> _EXERCISE BRIEF_:
Take each line in the entries below that holds "thanks" and show it.

Extracted records:
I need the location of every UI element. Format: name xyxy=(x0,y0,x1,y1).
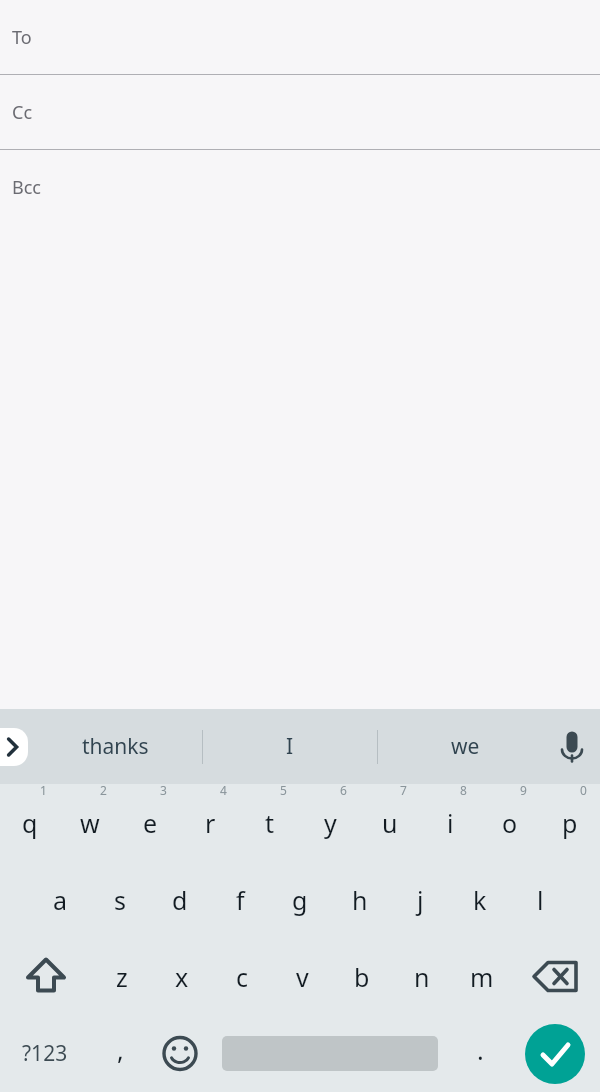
button[interactable]: n xyxy=(392,938,452,1015)
staticText: v xyxy=(296,960,309,994)
button[interactable]: z xyxy=(92,938,152,1015)
button[interactable]: d xyxy=(150,861,210,938)
staticText: i xyxy=(447,806,454,840)
button[interactable]: q xyxy=(0,784,60,861)
button[interactable]: I xyxy=(203,709,377,784)
staticText: b xyxy=(354,960,370,994)
button[interactable]: j xyxy=(390,861,450,938)
staticText: x xyxy=(175,960,189,994)
button[interactable]: Backspace xyxy=(512,938,600,1015)
button[interactable]: a xyxy=(30,861,90,938)
button[interactable]: Shift xyxy=(0,938,92,1015)
button[interactable]: p xyxy=(540,784,600,861)
button[interactable]: we xyxy=(378,709,552,784)
button[interactable]: o xyxy=(480,784,540,861)
button[interactable]: To xyxy=(0,0,600,74)
button[interactable]: Emoji xyxy=(150,1015,210,1092)
staticText: 2 xyxy=(100,782,107,798)
staticText: 4 xyxy=(220,782,227,798)
staticText: 9 xyxy=(520,782,527,798)
staticText: 7 xyxy=(400,782,407,798)
staticText: w xyxy=(80,806,100,840)
staticText: a xyxy=(53,883,68,917)
staticText: j xyxy=(417,883,424,917)
staticText: y xyxy=(324,806,337,840)
button[interactable]: , xyxy=(90,1015,150,1092)
button[interactable]: f xyxy=(210,861,270,938)
button[interactable]: t xyxy=(240,784,300,861)
staticText: q xyxy=(22,806,38,840)
staticText: g xyxy=(292,883,308,917)
staticText: p xyxy=(562,806,578,840)
button[interactable]: r xyxy=(180,784,240,861)
button[interactable]: u xyxy=(360,784,420,861)
button[interactable]: w xyxy=(60,784,120,861)
button[interactable]: x xyxy=(152,938,212,1015)
button[interactable]: c xyxy=(212,938,272,1015)
button[interactable]: k xyxy=(450,861,510,938)
button[interactable]: m xyxy=(452,938,512,1015)
staticText: , xyxy=(117,1033,124,1067)
staticText: 6 xyxy=(340,782,347,798)
button[interactable]: l xyxy=(510,861,570,938)
staticText: f xyxy=(236,883,245,917)
button[interactable]: Space xyxy=(210,1015,450,1092)
staticText: 0 xyxy=(580,782,587,798)
staticText: c xyxy=(236,960,249,994)
button[interactable]: e xyxy=(120,784,180,861)
staticText: we xyxy=(451,732,480,761)
button[interactable]: Bcc xyxy=(0,150,600,224)
staticText: m xyxy=(470,960,494,994)
staticText: h xyxy=(352,883,368,917)
staticText: k xyxy=(473,883,487,917)
button[interactable]: Voice input xyxy=(544,709,600,784)
staticText: thanks xyxy=(82,732,149,761)
button[interactable]: thanks xyxy=(28,709,202,784)
staticText: I xyxy=(286,732,294,761)
button[interactable]: h xyxy=(330,861,390,938)
button[interactable]: y xyxy=(300,784,360,861)
staticText: o xyxy=(502,806,518,840)
button[interactable]: . xyxy=(450,1015,510,1092)
button[interactable]: v xyxy=(272,938,332,1015)
staticText: . xyxy=(477,1033,484,1067)
button[interactable]: g xyxy=(270,861,330,938)
staticText: r xyxy=(205,806,216,840)
staticText: e xyxy=(143,806,158,840)
staticText: Cc xyxy=(12,100,33,125)
staticText: s xyxy=(114,883,126,917)
button[interactable]: Cc xyxy=(0,75,600,149)
button[interactable]: Expand suggestions xyxy=(0,728,28,766)
staticText: t xyxy=(265,806,275,840)
button[interactable]: s xyxy=(90,861,150,938)
staticText: 5 xyxy=(280,782,287,798)
staticText: z xyxy=(116,960,128,994)
button[interactable]: Send xyxy=(525,1024,585,1084)
staticText: l xyxy=(537,883,544,917)
staticText: n xyxy=(414,960,430,994)
button[interactable]: ?123 xyxy=(0,1015,90,1092)
button[interactable]: i xyxy=(420,784,480,861)
staticText: 8 xyxy=(460,782,467,798)
staticText: Bcc xyxy=(12,175,41,200)
staticText: d xyxy=(172,883,188,917)
staticText: 1 xyxy=(40,782,47,798)
staticText: To xyxy=(12,25,32,50)
button[interactable]: b xyxy=(332,938,392,1015)
staticText: 3 xyxy=(160,782,167,798)
staticText: u xyxy=(382,806,398,840)
staticText: ?123 xyxy=(22,1039,68,1068)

> _TASK RESPONSE_:
staticText: thanks xyxy=(82,732,149,761)
button[interactable]: thanks xyxy=(28,709,202,784)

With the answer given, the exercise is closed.